Originally posted by: vegasdawn
That is mostly my understanding too, and I don't see why that is controversial. The only difference I thought was that the individual abortion provider (hopefully a Doctor, but not necessarily the way things go in these clinics) must have admitting rights in a local hospital.
Again, it seems to be more about protecting women than anything else. How can this be controversial as to have that lunatic Shumer to go off the way he did?
You and Boilerman are swallowing the conservative propaganda.
This isn't about abortion safety; it's about restricting abortion. Under the law being challenged, abortion providers MUST have access to a major hospital where abortion patients can be admitted. Here's the kicker:
1. No hospital is obligated to grant such access.
2. Said hospital must be a major facility (with an emergency room) and only a few miles away.

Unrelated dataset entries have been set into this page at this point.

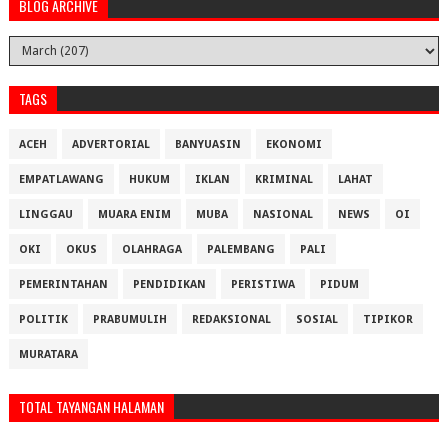
BLOG ARCHIVE
TAGS
ACEH
ADVERTORIAL
BANYUASIN
EKONOMI
EMPATLAWANG
HUKUM
IKLAN
KRIMINAL
LAHAT
LINGGAU
MUARA ENIM
MUBA
NASIONAL
NEWS
OI
OKI
OKUS
OLAHRAGA
PALEMBANG
PALI
PEMERINTAHAN
PENDIDIKAN
PERISTIWA
PIDUM
POLITIK
PRABUMULIH
REDAKSIONAL
SOSIAL
TIPIKOR
MURATARA
TOTAL TAYANGAN HALAMAN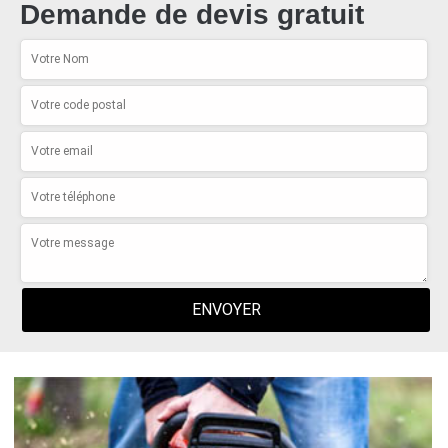
Demande de devis gratuit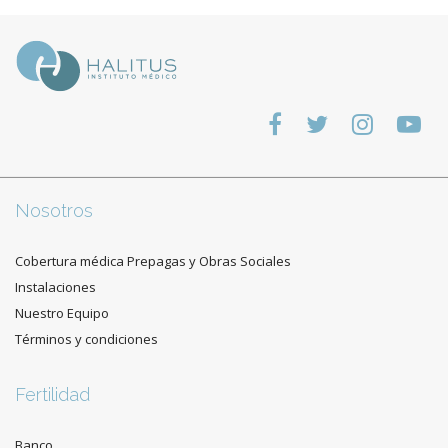
Nosotros
Cobertura médica Prepagas y Obras Sociales
Instalaciones
Nuestro Equipo
Términos y condiciones
Fertilidad
Banco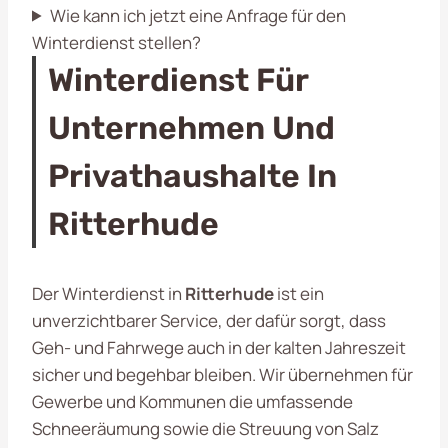
Wie kann ich jetzt eine Anfrage für den
Winterdienst stellen?
Winterdienst Für
Unternehmen Und
Privathaushalte In
Ritterhude
Der Winterdienst in
Ritterhude
ist ein
unverzichtbarer Service, der dafür sorgt, dass
Geh- und Fahrwege auch in der kalten Jahreszeit
sicher und begehbar bleiben. Wir übernehmen für
Gewerbe und Kommunen die umfassende
Schneeräumung sowie die Streuung von Salz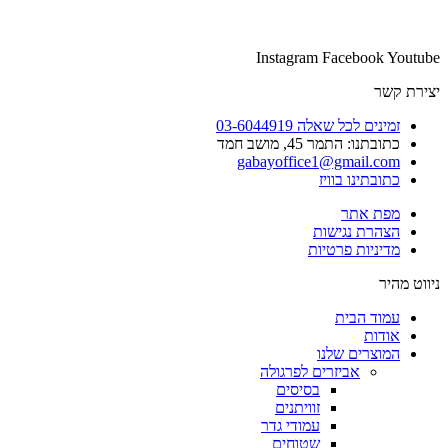
Instagram
Facebook
Youtube
יצירת קשר
זמינים לכל שאלה 03-6044919
כתובתנו: התמר 45, מושב חמד​
gabayoffice1@gmail.com
כתובתינו בוויז
מפת אתר
הצהרת נגישות
מדיניות פרטיות
ניווט מהיר
עמוד הבית
אודות
המוצרים שלנו
אביזרים לפרגולה
בסיסים
זוויתנים
עמודי גדר
שטוחים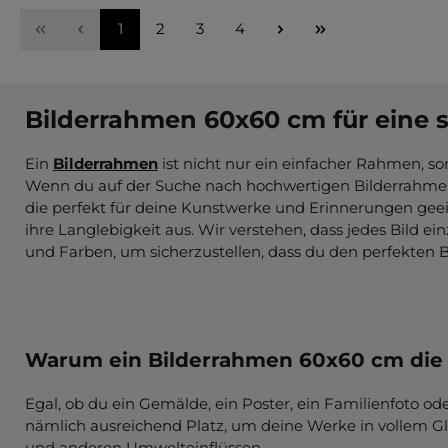
Seite
Seite
Seite
Seite
1
2
3
4
Bilderrahmen 60x60 cm für eine st
Ein
Bilderrahmen
ist nicht nur ein einfacher Rahmen, so
Wenn du auf der Suche nach hochwertigen Bilderrahmen 6
die perfekt für deine Kunstwerke und Erinnerungen geei
ihre Langlebigkeit aus. Wir verstehen, dass jedes Bild e
und Farben, um sicherzustellen, dass du den perfekten
Warum ein Bilderrahmen 60x60 cm die 
Egal, ob du ein Gemälde, ein Poster, ein Familienfoto o
nämlich ausreichend Platz, um deine Werke in vollem Gl
und anderen Umwelteinflüssen.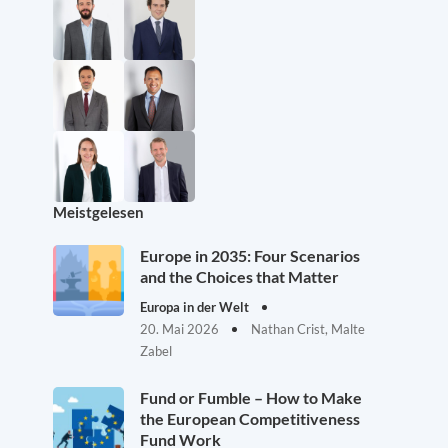
Meistgelesen
Europe in 2035: Four Scenarios
and the Choices that Matter
Europa in der Welt
20. Mai 2026
Nathan Crist, Malte
Zabel
Fund or Fumble – How to Make
the European Competitiveness
Fund Work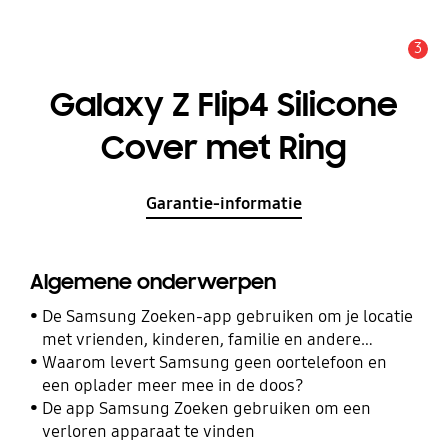
3
MELDINGEN
Galaxy Z Flip4 Silicone
Cover met Ring
Garantie-informatie
Algemene onderwerpen
De Samsung Zoeken-app gebruiken om je locatie
met vrienden, kinderen, familie en andere
contacten te delen
Waarom levert Samsung geen oortelefoon en
een oplader meer mee in de doos?
De app Samsung Zoeken gebruiken om een
verloren apparaat te vinden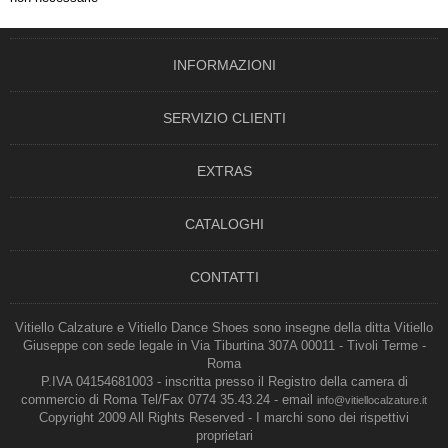
INFORMAZIONI
SERVIZIO CLIENTI
EXTRAS
CATALOGHI
CONTATTI
Vitiello Calzature e Vitiello Dance Shoes sono insegne della ditta Vitiello
Giuseppe con sede legale in Via Tiburtina 307A 00011 - Tivoli Terme -
Roma
P.IVA 04154681003 - inscritta presso il Registro della camera di
commercio di Roma Tel/Fax 0774 35.43.24 - email
info@vitiellocalzature.it
Copyright 2009 All Rights Reserved - I marchi sono dei rispettivi
proprietari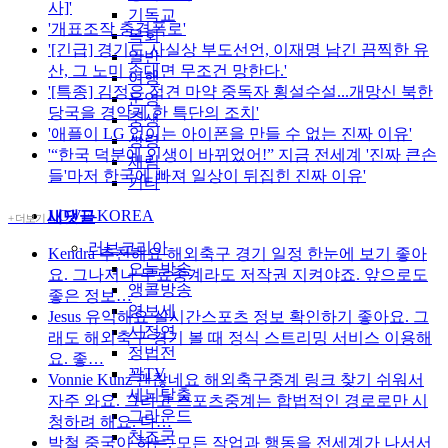
사]'
기독교
'개표조작 충격폭로'
목회
'[긴급] 경기도 사실상 부도선언, 이재명 남긴 끔찍한 유
일반
산, 그 노미 손대면 무조건 망한다.'
여행
'[특종] 김정은 접견 마약 중독자 횡설수설...개망신 북한
운영
당국을 경악케 한 특단의 조치'
중생
'애플이 LG 없이는 아이폰을 만들 수 없는 진짜 이유'
성령
'“한국 덕분에 인생이 바뀌었어!” 지금 전세계 '진짜 큰손
재림
들'마저 한국에 빠져 일상이 뒤집힌 진짜 이유'
기타
LOVE-KOREA
새댓글
+ 더보기
러브코리아
Kendra
추천해요 해외축구 경기 일정 한눈에 보기 좋아
오늘방송
요. 그나저나 무료중계라도 저작권 지켜야죠. 앞으로도
앵콜방송
좋은 정보…
영보세
Jesus
유익해요 실시간스포츠 정보 확인하기 좋아요. 그
시정연
래도 해외축구 경기 볼 때 정식 스트리밍 서비스 이용해
정법전
요. 좋…
꽉TV
Vonnie Kunz
괜찮네요 해외축구중계 링크 찾기 쉬워서
세뇌탈출
자주 와요. 그리고 스포츠중계는 합법적인 경로로만 시
그라운드
청하려 해요. 다…
천조국
박철
중국이 하는. 모든 작업과 행동을 전세계가 나서서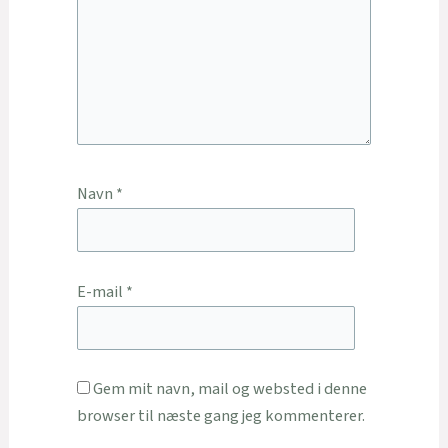
Navn
*
E-mail
*
Gem mit navn, mail og websted i denne
browser til næste gang jeg kommenterer.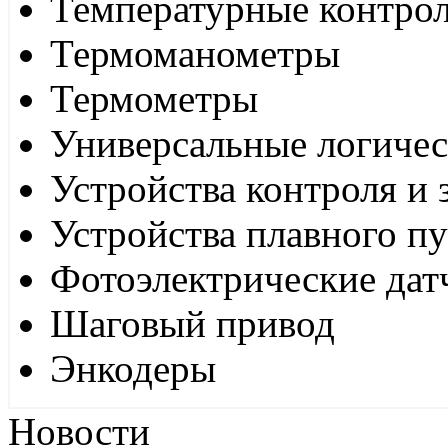
Температурные контро
Термоманометры
Термометры
Универсальные логиче
Устройства контроля и
Устройства плавного пу
Фотоэлектрические дат
Шаговый привод
Энкодеры
Новости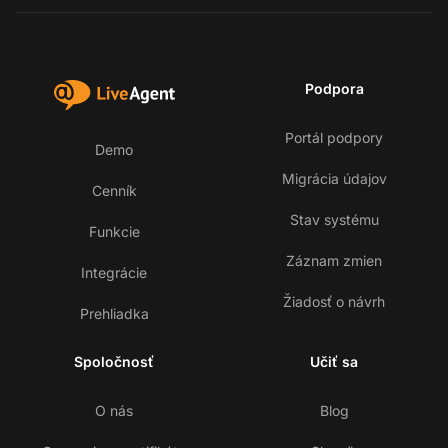
Podpora
Portál podpory
Demo
Migrácia údajov
Cenník
Stav systému
Funkcie
Záznam zmien
Integrácie
Žiadosť o návrh
Prehliadka
Spoločnosť
Učiť sa
O nás
Blog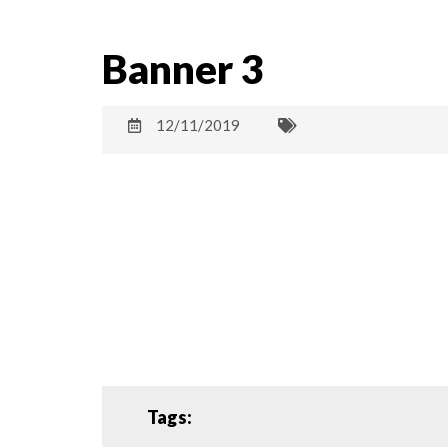
Banner 3
12/11/2019
Tags: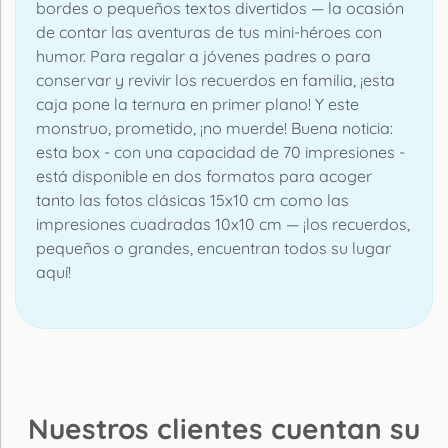
bordes o pequeños textos divertidos — la ocasión
de contar las aventuras de tus mini-héroes con
humor. Para regalar a jóvenes padres o para
conservar y revivir los recuerdos en familia, ¡esta
caja pone la ternura en primer plano! Y este
monstruo, prometido, ¡no muerde! Buena noticia:
esta box - con una capacidad de 70 impresiones -
está disponible en dos formatos para acoger
tanto las fotos clásicas 15x10 cm como las
impresiones cuadradas 10x10 cm — ¡los recuerdos,
pequeños o grandes, encuentran todos su lugar
aquí!
Nuestros clientes cuentan su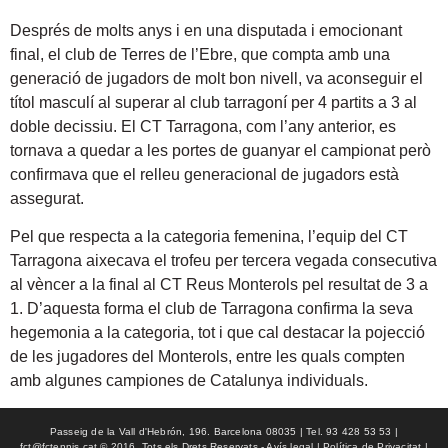
Després de molts anys i en una disputada i emocionant
final, el club de Terres de l’Ebre, que compta amb una
generació de jugadors de molt bon nivell, va aconseguir el
títol masculí al superar al club tarragoní per 4 partits a 3 al
doble decissiu. El CT Tarragona, com l’any anterior, es
tornava a quedar a les portes de guanyar el campionat però
confirmava que el relleu generacional de jugadors està
assegurat.
Pel que respecta a la categoria femenina, l’equip del CT
Tarragona aixecava el trofeu per tercera vegada consecutiva
al vèncer a la final al CT Reus Monterols pel resultat de 3 a
1. D’aquesta forma el club de Tarragona confirma la seva
hegemonia a la categoria, tot i que cal destacar la pojecció
de les jugadores del Monterols, entre les quals compten
amb algunes campiones de Catalunya individuals.
Passeig de la Vall d'Hebrón, 196. Barcelona 08035 | Tel. 93 428 53 53 |
fct@fctennis.cat © 2016, Tots els Drets Reservats - Avís legal | Política de Privacitat |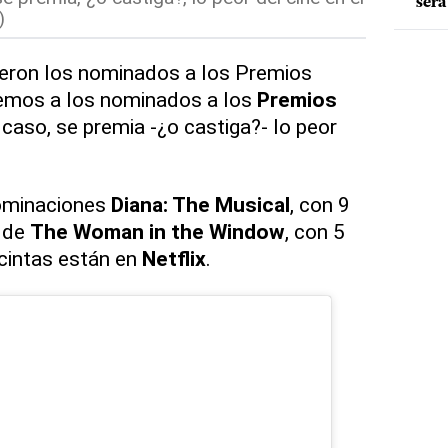
será
)
eron los nominados a los Premios
emos a los nominados a los
Premios
caso, se premia -¿o castiga?- lo peor
nominaciones
Diana: The Musical
, con 9
 de
The Woman in the Window
, con 5
cintas están en
Netflix
.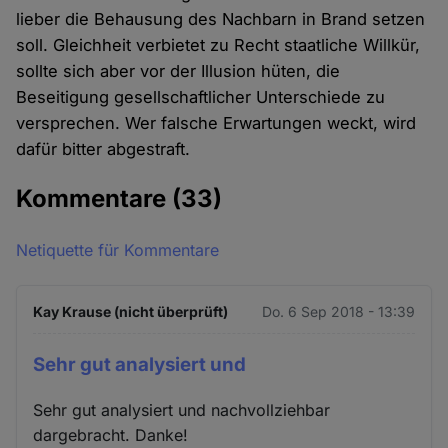
lieber die Behausung des Nachbarn in Brand setzen
soll. Gleichheit verbietet zu Recht staatliche Willkür,
sollte sich aber vor der Illusion hüten, die
Beseitigung gesellschaftlicher Unterschiede zu
versprechen. Wer falsche Erwartungen weckt, wird
dafür bitter abgestraft.
Kommentare
(33)
Netiquette für Kommentare
Kay Krause (nicht überprüft)
Do. 6 Sep 2018 - 13:39
Sehr gut analysiert und
Sehr gut analysiert und nachvollziehbar
dargebracht. Danke!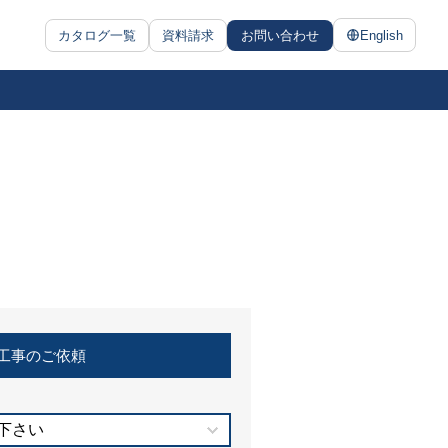
カタログ一覧
資料請求
お問い合わせ
English
工事のご依頼
下さい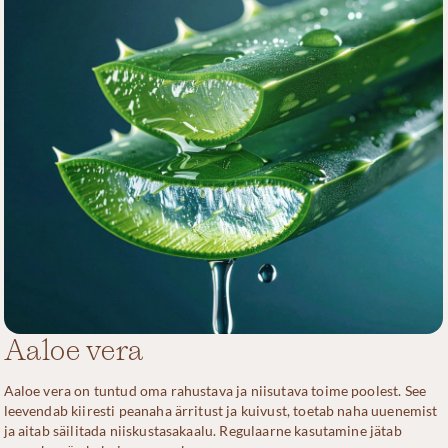
Aaloe vera
Aaloe vera on tuntud oma rahustava ja niisutava toime poolest. See
leevendab kiiresti peanaha ärritust ja kuivust, toetab naha uuenemist
ja aitab säilitada niiskustasakaalu. Regulaarne kasutamine jätab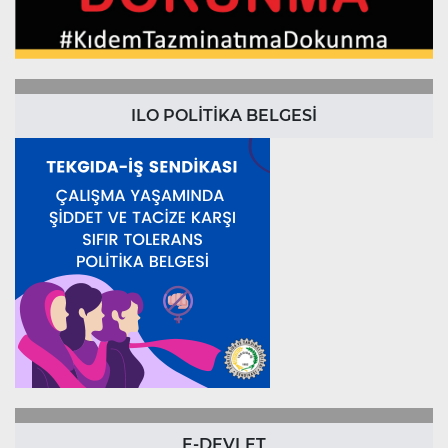
ILO POLİTİKA BELGESİ
E-DEVLET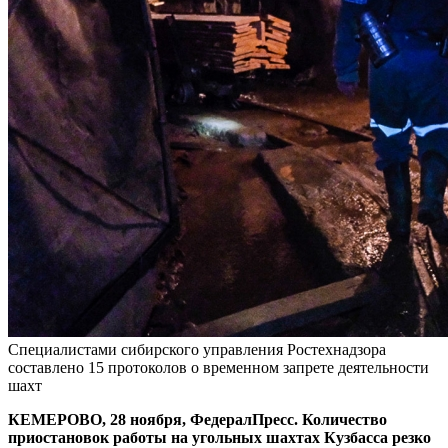
Специалистами сибирского управления Ростехнадзора
составлено 15 протоколов о временном запрете деятельности
шахт
КЕМЕРОВО, 28 ноября, ФедералПресс. Количество
приостановок работы на угольных шахтах Кузбасса резко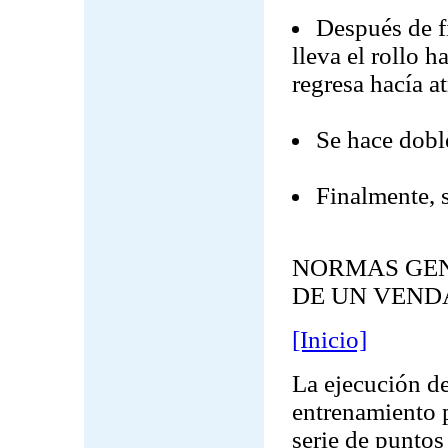
Después de fi
lleva el rollo 
regresa hacía at
Se hace doble
Finalmente, s
NORMAS GEN
DE UN VENDA
[Inicio]
La ejecución de
entrenamiento p
serie de puntos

So ALL rural abortion clinics would have to shut down, and most urban ones as well--since most hospitals in Louisiana do NOT grant emergency admitting privileges to abortion providers (see #1, above).
The result of the law, if enacted, would be that there would be exactly one abortion clinic able to operate in the entire state of Louisiana.
That isn't about "protecting women." It's about functionally preventing them from obtaining abortions. It's an end run around Roe v. Wade. A similar law was passed in Texas that would have forced half of the abortion clinics to shut down, but that law did not survive appeals court challenges. Louisiana being even more medieval than Texas, the law there has survived several such challenges.
The fact is that women who have abortions in abortion clinics only very, very rarely need hospital care afterward. So this has never been about women's safety.